July, 2007:

Whiteness, A Wayward Construction
Laguna Art Museum,
March 23—July 6, 2003

University of Virginia Bayly Art Museum, October-December 23, 2004

A group exhibition exploring the identity politics of white culture in the United States. This exhibition approaches whiteness as being less about the color of skin and more about an ideology of power. This is the first museum exhibition to explore the cultural study of whiteness. All of the nearly 80 artworks selected were created between 1990 to the present. This limitation was set to be in accord with a particular development that occurs in the contemporary art world and academia in regard to theories of post-structuralism, post-colonial thought, and multiculturalism, from which the cultural study of whiteness arose in the 1990s.

 

 

 

From White to Whiteness
By Tyler Stallings


Whiteness, A Wayward Construction is an exhibition of work by twenty-eight contemporary individual artists and collaborative teams employing various media who explore representations of whiteness in the United States.

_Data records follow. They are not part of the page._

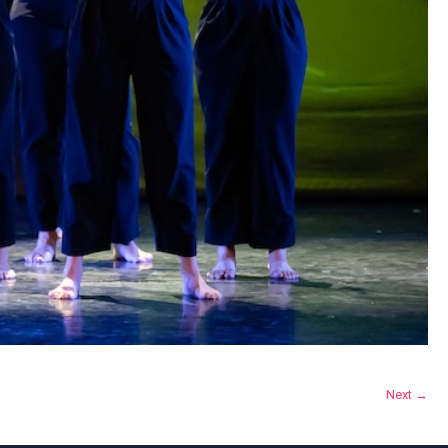
Next →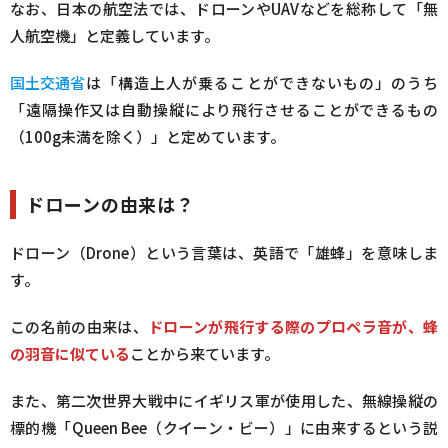
なお、日本の航空法では、ドローンやUAVなどを総称して「無
人航空機」と定義しています。
国土交通省
は「構造上人が乗ることができないもの」のうち
「遠隔操作又は自動操縦により飛行させることができるもの
（100g未満を除く）」と定めています。
ドローンの由来は？
ドローン（Drone）という言葉は、英語で「雄蜂」を意味しま
す。
この名前の由来は、
ドローンが飛行する際のプロペラ音が、蜂
の羽音に似ている
ことから来ています。
また、第二次世界大戦中にイギリス軍が使用した、無線操縦の
標的機「Queen Bee（クイーン・ビー）」に由来するという説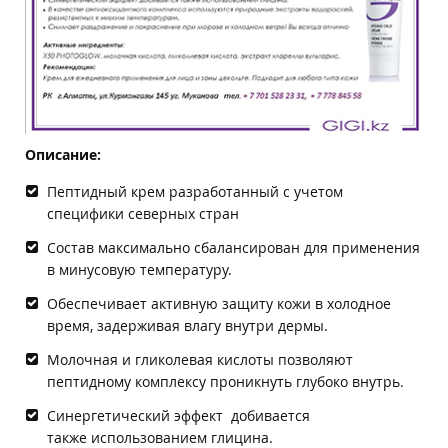
Описание:
Пептидный крем разработанный с учетом
специфики северных стран
Состав максимально сбалансирован для применения
в минусовую температуру.
Обеспечивает активную защиту кожи в холодное
время, задерживая влагу внутри дермы.
Молочная и гликолевая кислоты позволяют
пептидному комплексу проникнуть глубоко внутрь.
Синергетический эффект добивается
также использованием глицина.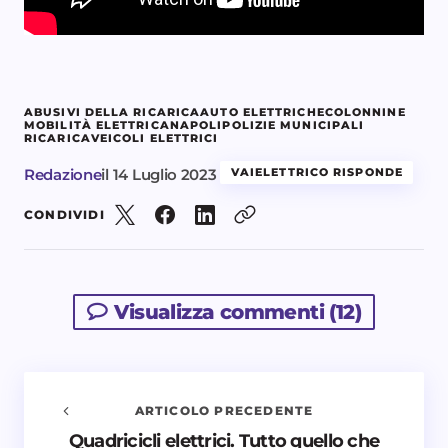
ABUSIVI DELLA RICARICA
AUTO ELETTRICHE
COLONNINE
MOBILITÀ ELETTRICA
NAPOLI
POLIZIE MUNICIPALI
RICARICA
VEICOLI ELETTRICI
Redazione
il
14 Luglio 2023
VAIELETTRICO RISPONDE
CONDIVIDI
Visualizza commenti (12)
ARTICOLO PRECEDENTE
Quadricicli elettrici. Tutto quello che
Avvisami quando vengono aggiunti nuovi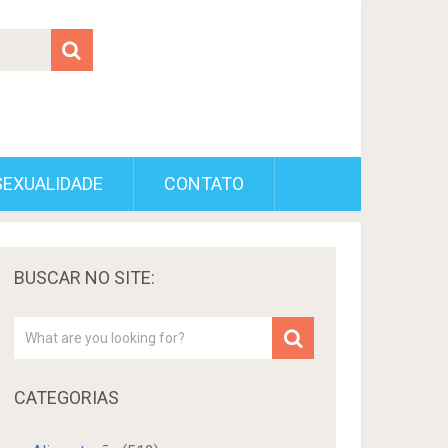
SEXUALIDADE
CONTATO
BUSCAR NO SITE:
CATEGORIAS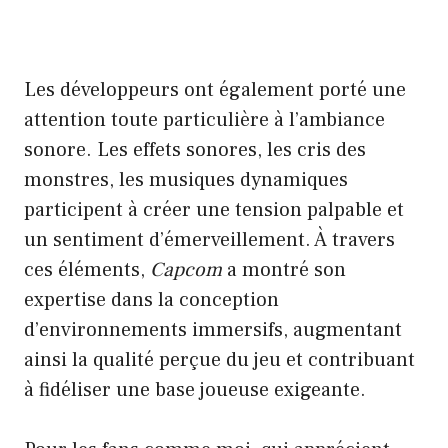
Les développeurs ont également porté une
attention toute particulière à l’ambiance
sonore. Les effets sonores, les cris des
monstres, les musiques dynamiques
participent à créer une tension palpable et
un sentiment d’émerveillement. À travers
ces éléments,
Capcom
a montré son
expertise dans la conception
d’environnements immersifs, augmentant
ainsi la qualité perçue du jeu et contribuant
à fidéliser une base joueuse exigeante.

The selection of artists is not restricted to whites but includes artists of various ethnicities. The exhibition is about the image of whiteness in the public imagination and in contemporary art; it is not an analysis of particular historical developments. It approaches whiteness as being less about the color of skin and more about an ideology of power. As the title indicates, the notion of waywardness is central to the exhibition and its conception of whiteness, referring both to the wayward, or capricious, power that whiteness confers and also to its ungovernability--the impossibility of pinning a single, overarching identity on any individual. The exhibition is divided into three overlapping categories that move from the general to the specific and are meant to suggest a movement from unawareness to reflection to problematizing the white as a racial subject.